I love reading horror fiction.
I love the feeling of something lurking in the darkness and knowing it is going to creep out at any moment.
I love the chill as my fears are fulfilled and I even love that a good horror story will have me leaving the light on when I go to bed!

But reading a horror story, frightening as it can be, is nothing compared to actually writing it!

At the moment, I have a plot for a horror story in my head. It is sitting there niggling away at my sense of calm. I know it would creep anyone out who reads it.

But when I sit down at my keyboard, the fear takes over.

The horror creeping up the stairs is a little too close for comfort when you are describing it in your head. And when you feel the intense need to keep turning behind you, it certainly does slow your productivity!

I wonder how established horror writers cope?
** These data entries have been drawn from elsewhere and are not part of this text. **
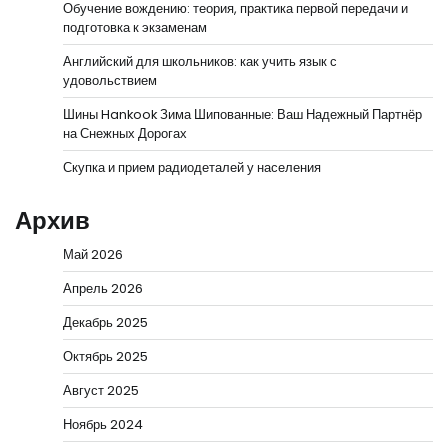
Обучение вождению: теория, практика первой передачи и
подготовка к экзаменам
Английский для школьников: как учить язык с
удовольствием
Шины Hankook Зима Шипованные: Ваш Надежный Партнёр
на Снежных Дорогах
Скупка и прием радиодеталей у населения
Архив
Май 2026
Апрель 2026
Декабрь 2025
Октябрь 2025
Август 2025
Ноябрь 2024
I remember reading (I think it was) Stephen King, saying that letting all those dark thoughts come out onto paper is good. But I find that the process of doing this is like opening up a live, slimy, wriggling can of worms and spilling them onto your keyboard!

And, unlike the horror novel you can read and then discard (preferably in a dark place if it frightens you that much), the horror novel you are writing is there, in your head. After all, you have created it.

Perhaps some others who try to write horror fiction give up at this point. Perhaps I also will do this eventually.

But at the moment I’ll just keep glancing behind me as I clatter away at the keyboard. And hope that the thing creeping up the stairs will disappear once I finish this chapter!